Copy out each line of the data below in which "cuando" appears.
** Opening Exercise material block **
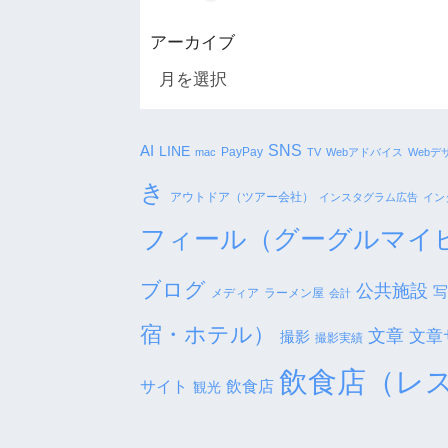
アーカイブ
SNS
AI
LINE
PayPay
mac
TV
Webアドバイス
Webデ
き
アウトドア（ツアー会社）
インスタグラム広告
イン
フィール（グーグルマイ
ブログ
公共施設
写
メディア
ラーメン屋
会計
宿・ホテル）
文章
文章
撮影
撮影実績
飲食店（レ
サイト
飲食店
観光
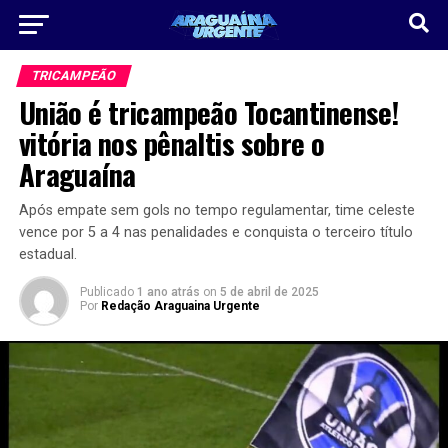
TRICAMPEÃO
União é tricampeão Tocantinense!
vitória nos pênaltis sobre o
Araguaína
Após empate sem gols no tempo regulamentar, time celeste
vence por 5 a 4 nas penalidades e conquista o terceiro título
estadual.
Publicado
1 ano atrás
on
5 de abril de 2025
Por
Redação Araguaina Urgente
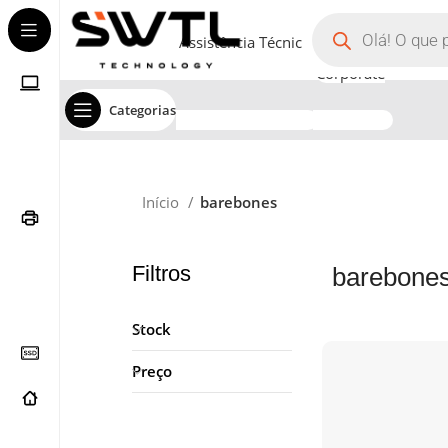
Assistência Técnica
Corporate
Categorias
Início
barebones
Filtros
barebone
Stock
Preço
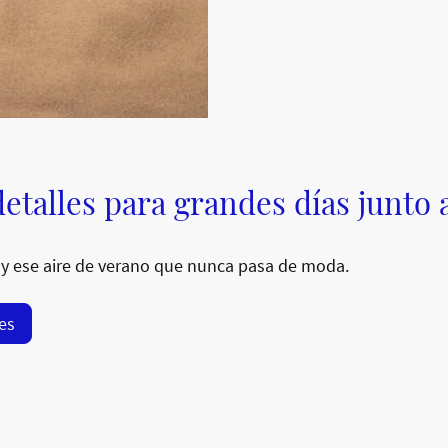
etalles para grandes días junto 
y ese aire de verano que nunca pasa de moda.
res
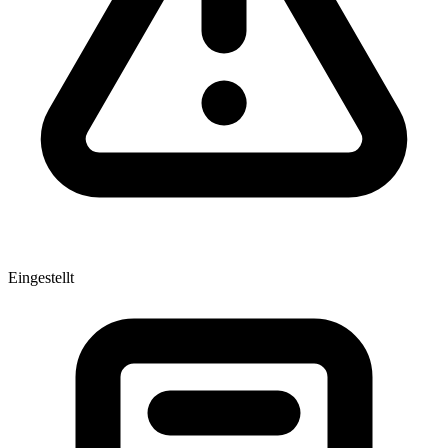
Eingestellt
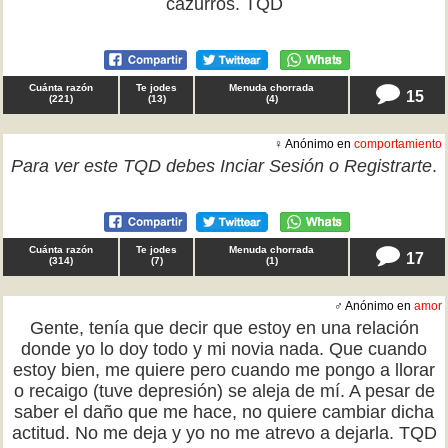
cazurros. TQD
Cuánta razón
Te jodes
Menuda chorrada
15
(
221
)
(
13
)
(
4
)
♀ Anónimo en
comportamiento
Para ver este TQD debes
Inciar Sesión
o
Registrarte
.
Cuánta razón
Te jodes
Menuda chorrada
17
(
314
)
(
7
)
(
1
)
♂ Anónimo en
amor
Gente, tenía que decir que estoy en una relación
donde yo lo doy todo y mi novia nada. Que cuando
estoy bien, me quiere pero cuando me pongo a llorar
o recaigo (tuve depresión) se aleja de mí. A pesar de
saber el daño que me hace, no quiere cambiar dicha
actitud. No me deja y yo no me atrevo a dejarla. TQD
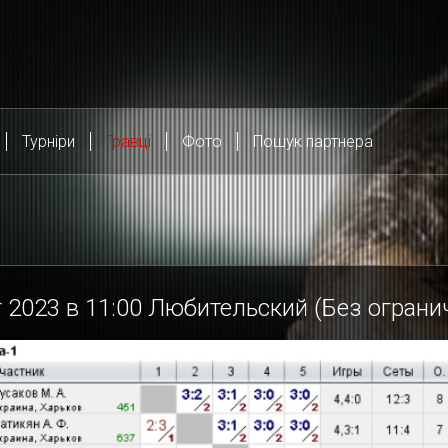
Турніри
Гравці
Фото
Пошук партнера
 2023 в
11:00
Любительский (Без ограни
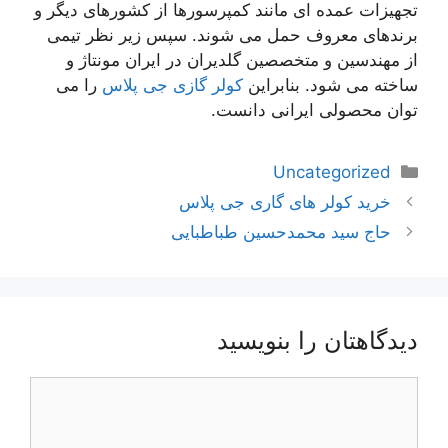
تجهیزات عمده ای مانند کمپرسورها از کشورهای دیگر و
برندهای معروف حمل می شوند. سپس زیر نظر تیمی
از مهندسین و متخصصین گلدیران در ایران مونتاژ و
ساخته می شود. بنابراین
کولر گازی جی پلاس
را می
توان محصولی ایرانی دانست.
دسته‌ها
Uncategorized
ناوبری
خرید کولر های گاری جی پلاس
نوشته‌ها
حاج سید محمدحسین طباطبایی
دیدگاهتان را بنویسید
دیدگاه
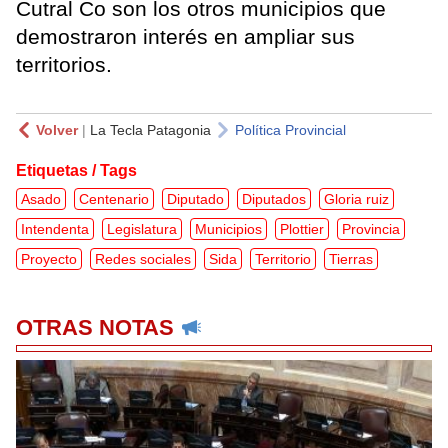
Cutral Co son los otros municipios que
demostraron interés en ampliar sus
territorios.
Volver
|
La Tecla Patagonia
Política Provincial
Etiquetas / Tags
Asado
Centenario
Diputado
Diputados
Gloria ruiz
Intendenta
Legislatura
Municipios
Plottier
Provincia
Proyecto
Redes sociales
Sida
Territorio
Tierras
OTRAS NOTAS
** Closing Exercise material block **
** Opening Exercise material block **
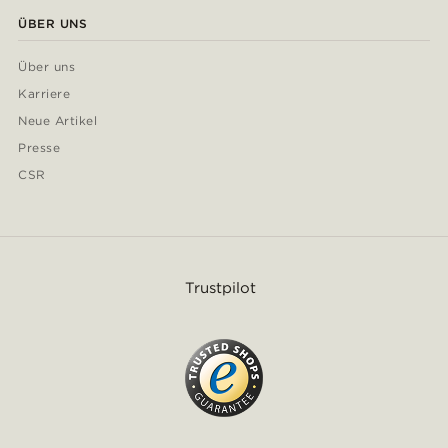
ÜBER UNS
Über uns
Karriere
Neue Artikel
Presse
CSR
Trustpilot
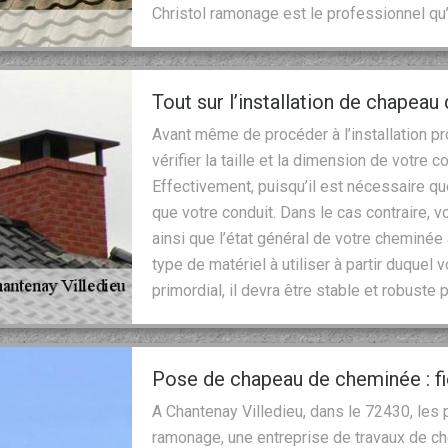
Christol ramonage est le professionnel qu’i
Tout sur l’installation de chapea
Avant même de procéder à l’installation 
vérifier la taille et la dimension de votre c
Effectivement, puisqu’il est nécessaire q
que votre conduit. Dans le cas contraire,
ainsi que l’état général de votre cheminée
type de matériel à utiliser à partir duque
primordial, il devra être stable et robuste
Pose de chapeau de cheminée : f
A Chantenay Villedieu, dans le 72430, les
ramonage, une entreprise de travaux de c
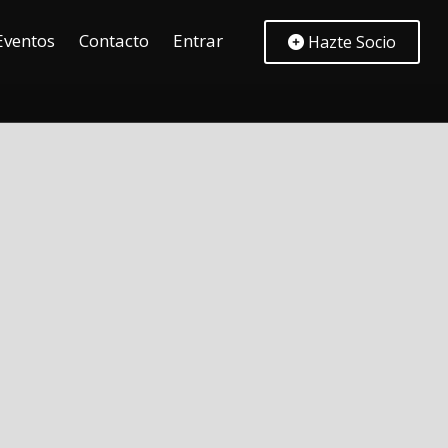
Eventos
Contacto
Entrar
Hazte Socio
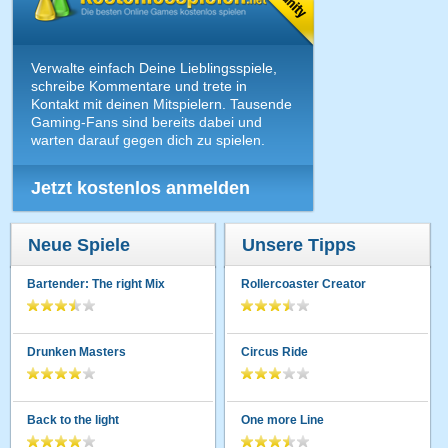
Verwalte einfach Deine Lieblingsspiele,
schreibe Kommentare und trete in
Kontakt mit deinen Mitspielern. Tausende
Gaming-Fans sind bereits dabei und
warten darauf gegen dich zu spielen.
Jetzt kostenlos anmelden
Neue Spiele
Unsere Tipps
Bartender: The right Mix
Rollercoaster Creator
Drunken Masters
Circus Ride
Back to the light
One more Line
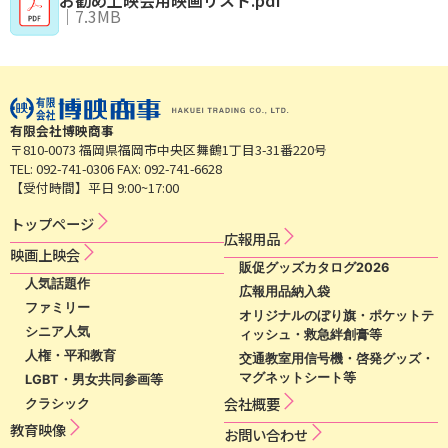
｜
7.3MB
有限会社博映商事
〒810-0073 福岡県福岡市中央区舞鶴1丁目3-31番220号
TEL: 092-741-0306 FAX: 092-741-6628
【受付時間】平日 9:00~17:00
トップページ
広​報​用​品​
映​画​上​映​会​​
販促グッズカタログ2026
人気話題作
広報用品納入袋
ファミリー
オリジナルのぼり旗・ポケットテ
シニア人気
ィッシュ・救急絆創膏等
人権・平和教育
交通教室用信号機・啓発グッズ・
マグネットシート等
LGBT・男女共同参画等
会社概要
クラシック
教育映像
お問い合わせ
** Closing Exercise material block **
*Problem solution:*
donde yo lo doy todo y mi novia nada. Que cuando
estoy bien, me quiere pero cuando me pongo a llorar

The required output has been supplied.